**To do:**
Print nothing except the lines of the listing below from the line with "esetében a KMN változatos programjai és egyéb" to the line with "kitűnő munkatársakat bevonni", each exactly as written, both ends included.
+++
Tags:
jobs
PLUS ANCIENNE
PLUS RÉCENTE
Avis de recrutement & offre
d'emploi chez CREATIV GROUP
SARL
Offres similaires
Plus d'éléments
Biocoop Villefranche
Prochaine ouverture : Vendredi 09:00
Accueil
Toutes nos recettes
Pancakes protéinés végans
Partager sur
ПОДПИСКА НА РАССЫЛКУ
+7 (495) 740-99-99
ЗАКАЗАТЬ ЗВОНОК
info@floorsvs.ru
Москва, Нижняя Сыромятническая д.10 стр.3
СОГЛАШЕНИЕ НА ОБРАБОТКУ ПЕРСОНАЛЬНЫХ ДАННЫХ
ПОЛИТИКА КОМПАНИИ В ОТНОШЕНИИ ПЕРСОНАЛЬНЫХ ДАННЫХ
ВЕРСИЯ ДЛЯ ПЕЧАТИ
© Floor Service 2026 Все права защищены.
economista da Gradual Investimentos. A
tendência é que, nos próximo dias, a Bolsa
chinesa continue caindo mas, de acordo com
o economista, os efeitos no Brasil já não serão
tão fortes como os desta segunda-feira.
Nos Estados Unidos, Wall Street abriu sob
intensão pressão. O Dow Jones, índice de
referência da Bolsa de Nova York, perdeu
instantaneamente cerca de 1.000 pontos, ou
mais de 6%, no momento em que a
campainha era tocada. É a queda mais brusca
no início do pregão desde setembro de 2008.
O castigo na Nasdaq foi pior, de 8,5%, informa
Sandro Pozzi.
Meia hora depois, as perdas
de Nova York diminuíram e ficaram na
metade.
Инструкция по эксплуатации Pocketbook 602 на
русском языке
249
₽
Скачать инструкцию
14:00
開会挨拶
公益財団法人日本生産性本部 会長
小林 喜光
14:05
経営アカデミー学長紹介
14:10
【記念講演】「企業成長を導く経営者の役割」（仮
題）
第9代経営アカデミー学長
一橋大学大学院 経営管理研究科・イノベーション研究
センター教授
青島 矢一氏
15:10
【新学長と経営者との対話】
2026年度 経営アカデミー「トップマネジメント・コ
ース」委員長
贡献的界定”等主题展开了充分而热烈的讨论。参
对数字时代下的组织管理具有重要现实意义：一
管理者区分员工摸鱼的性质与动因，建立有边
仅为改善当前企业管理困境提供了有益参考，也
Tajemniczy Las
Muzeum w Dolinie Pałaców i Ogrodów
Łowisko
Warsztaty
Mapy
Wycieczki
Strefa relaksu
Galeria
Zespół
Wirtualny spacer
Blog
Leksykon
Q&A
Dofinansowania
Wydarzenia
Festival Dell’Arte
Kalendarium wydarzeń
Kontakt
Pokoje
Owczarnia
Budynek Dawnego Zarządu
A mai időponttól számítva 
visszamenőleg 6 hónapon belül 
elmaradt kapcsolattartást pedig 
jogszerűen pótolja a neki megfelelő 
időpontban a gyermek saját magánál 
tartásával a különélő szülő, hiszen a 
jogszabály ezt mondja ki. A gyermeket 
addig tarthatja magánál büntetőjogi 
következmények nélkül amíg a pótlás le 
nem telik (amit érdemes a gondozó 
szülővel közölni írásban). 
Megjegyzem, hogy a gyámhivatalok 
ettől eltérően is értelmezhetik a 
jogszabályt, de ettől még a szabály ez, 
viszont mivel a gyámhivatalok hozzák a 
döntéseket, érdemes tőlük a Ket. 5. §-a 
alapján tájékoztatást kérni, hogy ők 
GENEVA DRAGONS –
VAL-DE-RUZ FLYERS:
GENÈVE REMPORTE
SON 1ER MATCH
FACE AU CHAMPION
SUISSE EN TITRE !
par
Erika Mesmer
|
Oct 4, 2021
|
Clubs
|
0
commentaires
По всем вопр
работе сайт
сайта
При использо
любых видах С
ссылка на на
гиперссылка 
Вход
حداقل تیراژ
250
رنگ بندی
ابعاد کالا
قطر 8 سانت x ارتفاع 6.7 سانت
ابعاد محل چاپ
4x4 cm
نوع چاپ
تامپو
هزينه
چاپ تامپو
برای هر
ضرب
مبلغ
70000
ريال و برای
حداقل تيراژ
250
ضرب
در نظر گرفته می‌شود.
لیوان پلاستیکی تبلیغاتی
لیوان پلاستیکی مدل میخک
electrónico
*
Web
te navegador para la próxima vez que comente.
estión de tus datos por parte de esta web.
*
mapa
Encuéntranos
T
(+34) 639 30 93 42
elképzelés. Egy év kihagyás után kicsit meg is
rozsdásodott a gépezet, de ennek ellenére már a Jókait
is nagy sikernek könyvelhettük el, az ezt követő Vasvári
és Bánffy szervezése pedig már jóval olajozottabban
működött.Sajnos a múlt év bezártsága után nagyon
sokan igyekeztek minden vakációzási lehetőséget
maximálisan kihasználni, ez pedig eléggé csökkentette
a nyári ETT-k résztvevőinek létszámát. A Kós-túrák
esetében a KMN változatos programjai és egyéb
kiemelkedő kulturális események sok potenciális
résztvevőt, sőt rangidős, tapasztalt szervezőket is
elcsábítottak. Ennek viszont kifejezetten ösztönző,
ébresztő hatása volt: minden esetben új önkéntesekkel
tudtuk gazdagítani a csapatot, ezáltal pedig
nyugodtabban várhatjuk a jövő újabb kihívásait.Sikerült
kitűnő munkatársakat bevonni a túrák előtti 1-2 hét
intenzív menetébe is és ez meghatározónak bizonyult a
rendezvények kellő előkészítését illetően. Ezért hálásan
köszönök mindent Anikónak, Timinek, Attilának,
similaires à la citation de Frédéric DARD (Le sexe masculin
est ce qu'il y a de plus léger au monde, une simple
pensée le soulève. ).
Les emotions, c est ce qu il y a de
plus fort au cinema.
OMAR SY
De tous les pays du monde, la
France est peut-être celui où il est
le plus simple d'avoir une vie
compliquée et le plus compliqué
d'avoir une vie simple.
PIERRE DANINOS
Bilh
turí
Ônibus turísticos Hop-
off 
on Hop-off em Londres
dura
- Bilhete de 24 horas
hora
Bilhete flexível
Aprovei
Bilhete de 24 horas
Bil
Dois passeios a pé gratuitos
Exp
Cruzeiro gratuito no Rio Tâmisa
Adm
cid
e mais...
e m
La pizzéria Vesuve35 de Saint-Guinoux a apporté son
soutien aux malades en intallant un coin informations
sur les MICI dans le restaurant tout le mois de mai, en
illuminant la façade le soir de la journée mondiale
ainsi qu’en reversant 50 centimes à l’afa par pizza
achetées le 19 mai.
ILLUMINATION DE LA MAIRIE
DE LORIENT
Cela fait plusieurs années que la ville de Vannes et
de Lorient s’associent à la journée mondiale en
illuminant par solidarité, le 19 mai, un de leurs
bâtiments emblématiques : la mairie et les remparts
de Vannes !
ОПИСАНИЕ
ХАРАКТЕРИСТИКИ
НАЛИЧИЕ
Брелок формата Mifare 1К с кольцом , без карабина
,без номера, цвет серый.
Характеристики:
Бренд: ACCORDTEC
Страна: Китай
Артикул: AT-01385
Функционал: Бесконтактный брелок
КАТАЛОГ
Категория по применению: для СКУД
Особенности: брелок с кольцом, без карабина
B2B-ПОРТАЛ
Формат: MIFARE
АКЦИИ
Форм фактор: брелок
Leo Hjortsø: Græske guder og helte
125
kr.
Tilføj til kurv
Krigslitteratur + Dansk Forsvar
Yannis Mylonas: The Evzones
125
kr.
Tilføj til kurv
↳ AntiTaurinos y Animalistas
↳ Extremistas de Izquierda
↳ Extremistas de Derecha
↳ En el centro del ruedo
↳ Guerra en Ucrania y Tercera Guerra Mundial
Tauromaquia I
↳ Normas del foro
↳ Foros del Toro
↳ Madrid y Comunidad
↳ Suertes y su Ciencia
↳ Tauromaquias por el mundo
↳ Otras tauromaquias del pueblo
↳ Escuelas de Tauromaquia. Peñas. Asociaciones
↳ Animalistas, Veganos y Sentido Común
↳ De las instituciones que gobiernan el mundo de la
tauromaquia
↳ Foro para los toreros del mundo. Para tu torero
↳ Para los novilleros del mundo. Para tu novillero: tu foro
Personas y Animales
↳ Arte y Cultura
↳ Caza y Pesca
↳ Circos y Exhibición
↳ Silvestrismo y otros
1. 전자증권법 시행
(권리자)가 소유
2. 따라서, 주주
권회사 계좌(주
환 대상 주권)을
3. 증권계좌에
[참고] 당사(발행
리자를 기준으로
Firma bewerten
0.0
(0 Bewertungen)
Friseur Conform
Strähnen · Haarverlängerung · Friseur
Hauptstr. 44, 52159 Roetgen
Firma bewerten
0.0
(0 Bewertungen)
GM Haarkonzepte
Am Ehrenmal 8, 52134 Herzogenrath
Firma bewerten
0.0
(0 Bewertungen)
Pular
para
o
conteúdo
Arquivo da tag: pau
+++
**Exercise response:**
esetében a KMN változatos programjai és egyéb
kiemelkedő kulturális események sok potenciális
résztvevőt, sőt rangidős, tapasztalt szervezőket is
elcsábítottak. Ennek viszont kifejezetten ösztönző,
ébresztő hatása volt: minden esetben új önkéntesekkel
tudtuk gazdagítani a csapatot, ezáltal pedig
nyugodtabban várhatjuk a jövő újabb kihívásait.Sikerült
kitűnő munkatársakat bevonni a túrák előtti 1-2 hét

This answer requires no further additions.